28th Jun 2023 by Andy Barr

The rise in De-influence marketing. What is it all about and what are the issues? We explain

De-influence marketing - what's it about and what are the issues

A de-influencer or deinfluence is a term used to describe individuals who are active on social media and aim to counteract the impact of influencers. Unlike influencers, who often promote products, services, or lifestyles through sponsored content, the purpose of de-influencing aims to educate and raise awareness about the products or services others are often told to buy, that aren't perhaps the best options available.

In a world where social media has become an integral part of our lives, influencer culture has grown rapidly. Influencers can have a powerful impact on their followers, telling them to purchase products that aren't always suitable for their wants or needs. All too often, 'Insta vs reality' highlights just how unattainable (not to mention unsustainable) influencer lifestyles truly are, and their message can promote consumerism and a materialistic view of the world.

De-influencers aim to counteract the view that a product or service is perfect by promoting a more realistic view.
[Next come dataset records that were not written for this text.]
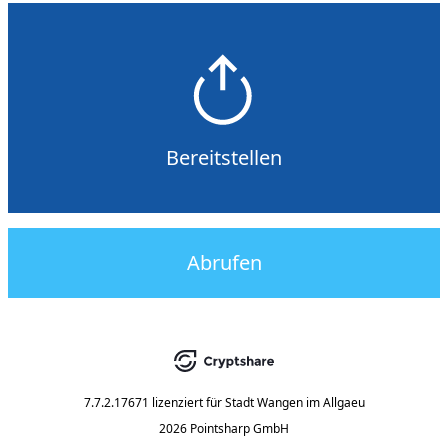
Bereitstellen
Abrufen
7.7.2.17671
lizenziert für
Stadt Wangen im Allgaeu
2026 Pointsharp GmbH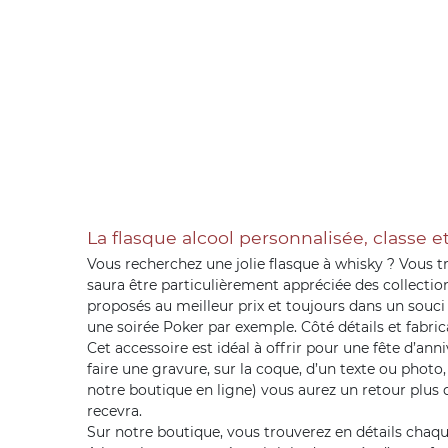
La flasque alcool personnalisée, classe e
Vous recherchez une jolie flasque à whisky ? Vous t
saura être particulièrement appréciée des collectio
proposés au meilleur prix et toujours dans un souci 
une soirée Poker par exemple. Côté détails et fabric
Cet accessoire est idéal à offrir pour une fête d’ann
faire une gravure, sur la coque, d’un texte ou pho
notre boutique en ligne) vous aurez un retour plus q
recevra.
Sur notre boutique, vous trouverez en détails chaqu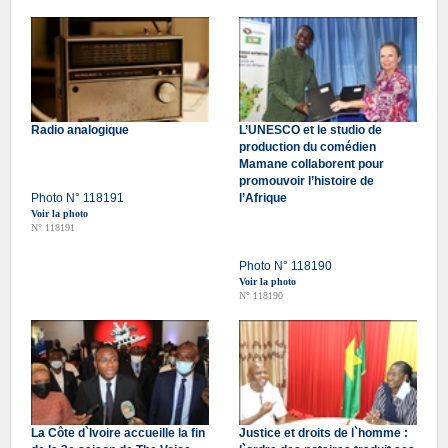
Radio analogique
L’UNESCO et le studio de
production du comédien
Mamane collaborent pour
promouvoir l’histoire de
Photo N° 118191
l’Afrique
Voir la photo
N° 118191
Photo N° 118190
Voir la photo
N° 118190
La Côte d`Ivoire accueille la fin
Justice et droits de l`homme :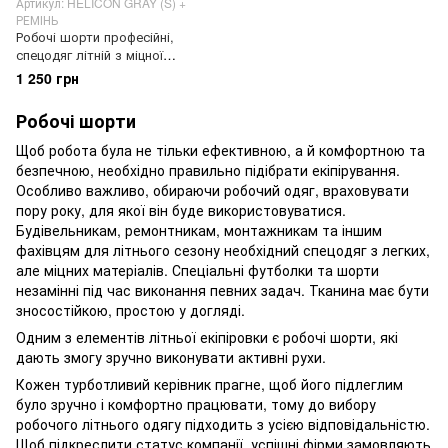
Артикул: HELICON GRAY (S) +
РЕМІНЬ
Робочі шорти професійні,
спецодяг літній з міцної
тканини, робочі шорти
1 250 грн
HELICON + РЕМІНЬ, Сірий, 46
Робочі шорти
Щоб робота була не тільки ефективною, а й комфортною та
безпечною, необхідно правильно підібрати екіпірування.
Особливо важливо, обираючи робочий одяг, враховувати
пору року, для якої він буде використовуватися.
Будівельникам, ремонтникам, монтажникам та іншим
фахівцям для літнього сезону необхідний спецодяг з легких,
але міцних матеріалів. Спеціальні футболки та шорти
незамінні під час виконання певних задач. Тканина має бути
зносостійкою, простою у догляді.
Одним з елементів літньої екіпіровки є робочі шорти, які
дають змогу зручно виконувати активні рухи.
Кожен турботливий керівник прагне, щоб його підлеглим
було зручно і комфортно працювати, тому до вибору
робочого літнього одягу підходить з усією відповідальністю.
Щоб підкреслити статус компанії, успішні фірми замовляють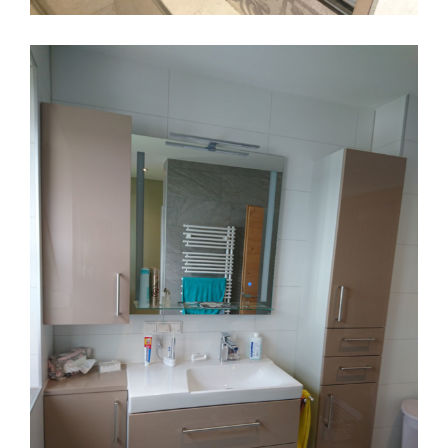
Glasfach parsol grau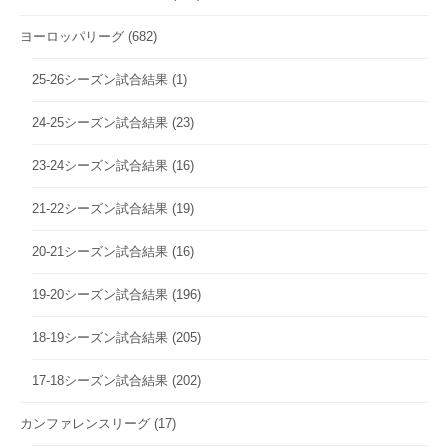
ヨーロッパリーグ
(682)
25-26シーズン試合結果
(1)
24-25シーズン試合結果
(23)
23-24シーズン試合結果
(16)
21-22シーズン試合結果
(19)
20-21シーズン試合結果
(16)
19-20シーズン試合結果
(196)
18-19シーズン試合結果
(205)
17-18シーズン試合結果
(202)
カンファレンスリーグ
(17)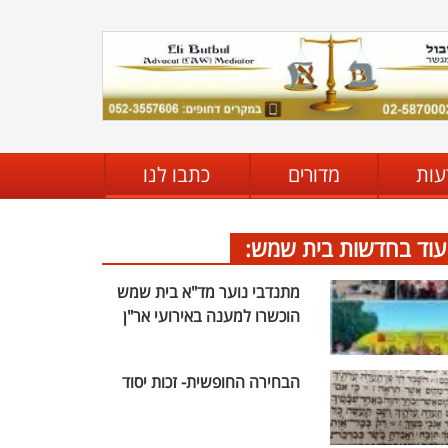
עות
מדורים
כתבו לנו
עוד בחדשות בית שמש:
מתנדבי נוער מד"א בית שמש
הוכשרו למענה באירועי אר"ן
הבחירה החופשית- זכות יסוד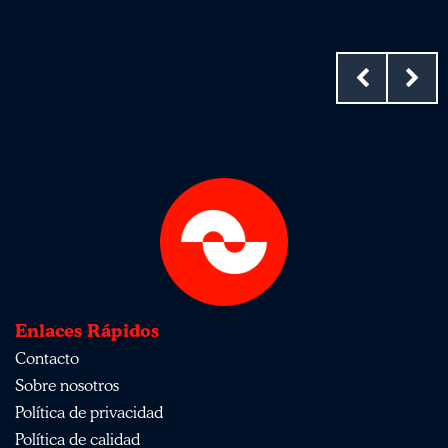
Enlaces Rápidos
Contacto
Sobre nosotros
Política de privacidad
Política de calidad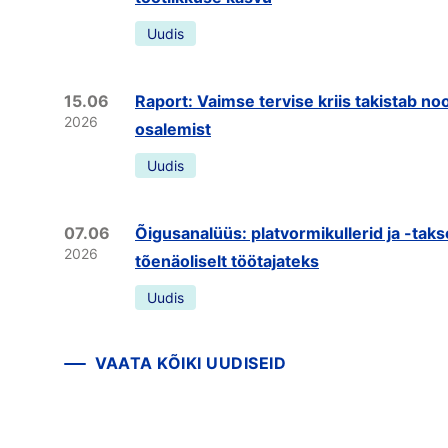
Uudis
15.06
Raport: Vaimse tervise kriis takistab no
2026
osalemist
Uudis
07.06
Õigusanalüüs: platvormikullerid ja -taks
2026
tõenäoliselt töötajateks
Uudis
VAATA KÕIKI UUDISEID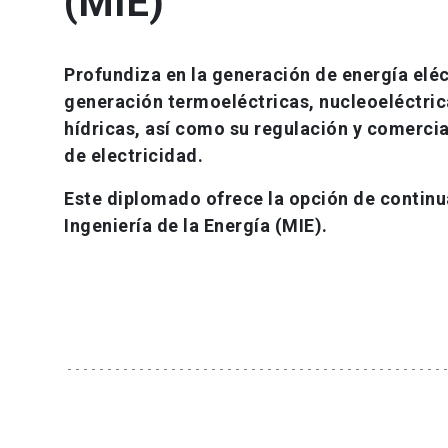
(MIE)
Profundiza en la generación de energía elé
generación termoeléctricas, nucleoeléctrica
hídricas, así como su regulación y comercial
de electricidad.
Este diplomado ofrece la opción de continua
Ingeniería de la Energía (MIE).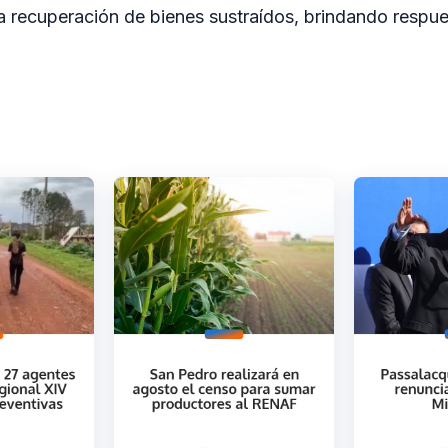
la recuperación de bienes sustraídos, brindando respue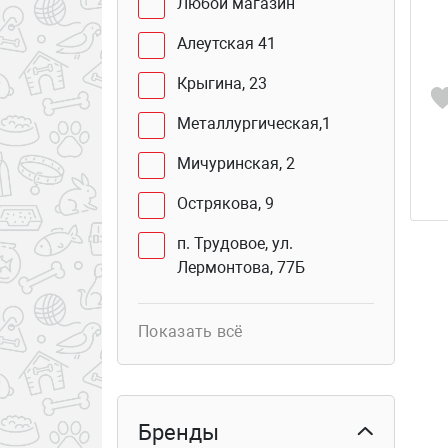
Любой магазин
Алеутская 41
Крыгина, 23
Металлургическая,1
Мичуринская, 2
Острякова, 9
п. Трудовое, ул.
Лермонтова, 77Б
Юмашева, 2 В
Показать всё
Сахалинская, 41Г (бутик
103б)
Курьер
Бренды
Столетия Владивостока,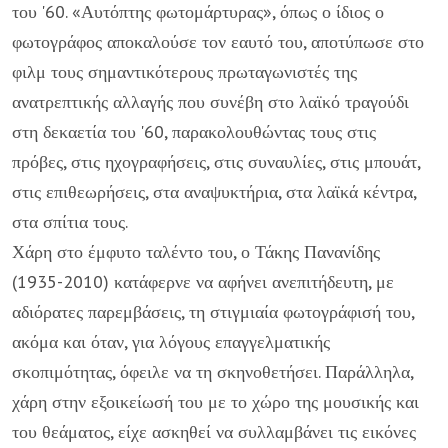
του '60. «Αυτόπτης φωτομάρτυρας», όπως ο ίδιος ο
φωτογράφος αποκαλούσε τον εαυτό του, αποτύπωσε στο
φιλμ τους σημαντικότερους πρωταγωνιστές της
ανατρεπτικής αλλαγής που συνέβη στο λαϊκό τραγούδι
στη δεκαετία του '60, παρακολουθώντας τους στις
πρόβες, στις ηχογραφήσεις, στις συναυλίες, στις μπουάτ,
στις επιθεωρήσεις, στα αναψυκτήρια, στα λαϊκά κέντρα,
στα σπίτια τους.
Χάρη στο έμφυτο ταλέντο του, ο Τάκης Πανανίδης
(1935-2010) κατάφερνε να αφήνει ανεπιτήδευτη, με
αδιόρατες παρεμβάσεις, τη στιγμιαία φωτογράφισή του,
ακόμα και όταν, για λόγους επαγγελματικής
σκοπιμότητας, όφειλε να τη σκηνοθετήσει. Παράλληλα,
χάρη στην εξοικείωσή του με το χώρο της μουσικής και
του θεάματος, είχε ασκηθεί να συλλαμβάνει τις εικόνες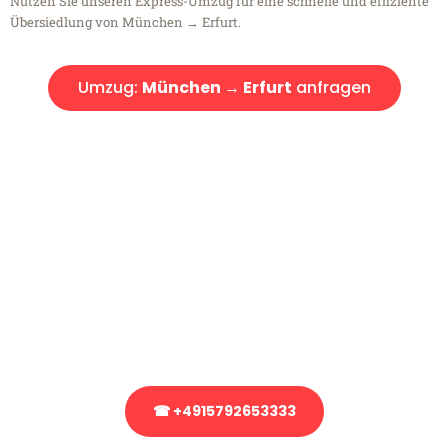
Nutzen Sie unseren Express-Umzug für eine schnelle und effiziente
Übersiedlung von München → Erfurt.
Umzug:
München → Erfurt
anfragen
Kostenlose Beratung!
Sie haben Fragen?
Sie haben Fragen zu Ihrem Transport oder benötigen eine Beratung
bezüglich Ihres Umzug?
Rufen Sie uns gerne an, unser Team aus Experten freut sich, Ihnen
kostenlos weiterzuhelfen!
☎ +4915792653333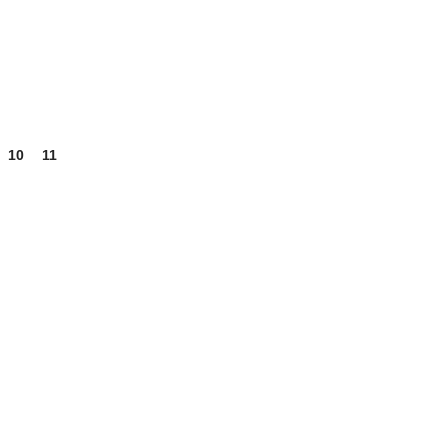
10
11
12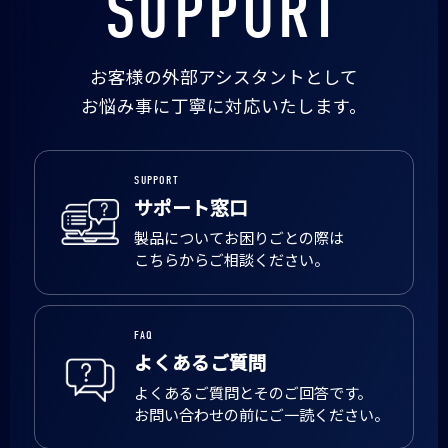
SUPPORT
お客様の外部アシスタントとして
お悩み事に丁寧に対応いたします。
SUPPORT
サポート窓口
製品についてお困りごとの際は
こちらからご相談ください。
FAQ
よくあるご質問
よくあるご質問とそのご回答です。
お問い合わせの前にご一読ください。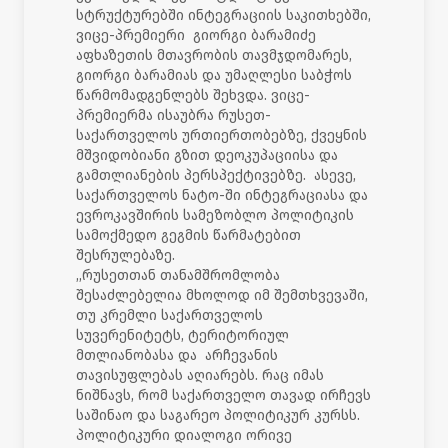
სტრუქტურებში ინტეგრაციის საკითხებში,
ვიცე-პრემიერი გიორგი ბარამიძე
აფხაზეთის მთავრობის თავმჯდომარეს,
გიორგი ბარამიას და უმაღლესი საბჭოს
წარმომადგენლებს შეხვდა. ვიცე-
პრემიერმა ისაუბრა რუსეთ-
საქართველოს ურთიერთობებზე, ქვეყნის
მშვიდობიანი გზით დეოკუპაციისა და
გამთლიანების პერსპექტივებზე. ასევე,
საქართველოს ნატო-ში ინტეგრაციასა და
ევროკავშირის სამეზობლო პოლიტიკის
სამოქმედო გეგმის წარმატებით
შესრულებაზე.
,,რუსეთთან თანამშრომლობა
შესაძლებელია მხოლოდ იმ შემთხვევაში,
თუ კრემლი საქართველოს
სუვერენიტეტს, ტერიტორიულ
მთლიანობასა და არჩევანის
თავისუფლებას აღიარებს. რაც იმას
ნიშნავს, რომ საქართველო თავად ირჩევს
საშინაო და საგარეო პოლიტიკურ კურსს.
პოლიტიკური დიალოგი ორივე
They encourage their followers to think for themselves, question the authenticity of influencer lifestyles and focus on what truly matters.

In addition, de-influencers also aim to educate their followers about the business side of influencer culture. They shed light on the manipulative tactics that brands use to promote their products and the ways in which influencers may be paid to promote products or lifestyles that are not in line with their authentic selves. By raising awareness about these issues, de-influencers aim to empower people to make informed choices about what they consume and support.

Brands can find themselves accidentally walking into a crisis communications situation via deinfluencing campaigns. Imagine seeing a big budget influencer collaboration getting outed or trashed on social media as part of this movement. This would cause a massive public relations headache.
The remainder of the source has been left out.